Records from a data collection:
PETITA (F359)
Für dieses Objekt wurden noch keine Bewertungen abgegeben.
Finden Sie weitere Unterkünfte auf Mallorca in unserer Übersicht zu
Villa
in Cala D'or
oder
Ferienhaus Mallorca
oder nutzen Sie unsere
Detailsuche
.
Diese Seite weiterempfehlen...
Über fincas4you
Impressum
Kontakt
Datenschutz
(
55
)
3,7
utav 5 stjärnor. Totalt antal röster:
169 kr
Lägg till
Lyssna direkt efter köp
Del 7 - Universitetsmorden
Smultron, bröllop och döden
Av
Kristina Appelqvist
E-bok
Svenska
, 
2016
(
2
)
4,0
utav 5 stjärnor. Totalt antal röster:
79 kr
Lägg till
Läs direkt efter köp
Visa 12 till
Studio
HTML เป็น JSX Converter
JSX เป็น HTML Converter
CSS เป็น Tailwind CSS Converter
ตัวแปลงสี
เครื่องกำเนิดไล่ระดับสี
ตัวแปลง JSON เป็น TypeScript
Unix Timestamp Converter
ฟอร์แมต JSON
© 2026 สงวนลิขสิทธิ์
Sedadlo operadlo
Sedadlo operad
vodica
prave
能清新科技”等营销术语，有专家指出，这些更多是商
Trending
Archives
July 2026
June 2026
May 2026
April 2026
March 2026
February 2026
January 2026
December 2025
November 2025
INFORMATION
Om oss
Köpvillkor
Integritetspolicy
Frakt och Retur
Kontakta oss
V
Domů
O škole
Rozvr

ACTIVITY
Please return the data above in full, without altering a single line.

REPLY
PETITA (F359)
Für dieses Objekt wurden noch keine Bewertungen abgegeben.
Finden Sie weitere Unterkünfte auf Mallorca in unserer Übersicht zu
Villa
in Cala D'or
oder
Ferienhaus Mallorca
oder nutzen Sie unsere
Detailsuche
.
Diese Seite weiterempfehlen...
Über fincas4you
Impressum
Kontakt
Datenschutz
(
55
)
3,7
utav 5 stjärnor. Totalt antal röster:
169 kr
Lägg till
Lyssna direkt efter köp
Del 7 - Universitetsmorden
Smultron, bröllop och döden
Av
Kristina Appelqvist
E-bok
Svenska
, 
2016
(
2
)
4,0
utav 5 stjärnor. Totalt antal röster:
79 kr
Lägg till
Läs direkt efter köp
Visa 12 till
Studio
HTML เป็น JSX Converter
JSX เป็น HTML Converter
CSS เป็น Tailwind CSS Converter
ตัวแปลงสี
เครื่องกำเนิดไล่ระดับสี
ตัวแปลง JSON เป็น TypeScript
Unix Timestamp Converter
ฟอร์แมต JSON
© 2026 สงวนลิขสิทธิ์
Sedadlo operadlo
Sedadlo operad
vodica
prave
能清新科技”等营销术语，有专家指出，这些更多是商
Trending
Archives
July 2026
June 2026
May 2026
April 2026
March 2026
February 2026
January 2026
December 2025
November 2025
INFORMATION
Om oss
Köpvillkor
Integritetspolicy
Frakt och Retur
Kontakta oss
V
Domů
O škole
Rozvr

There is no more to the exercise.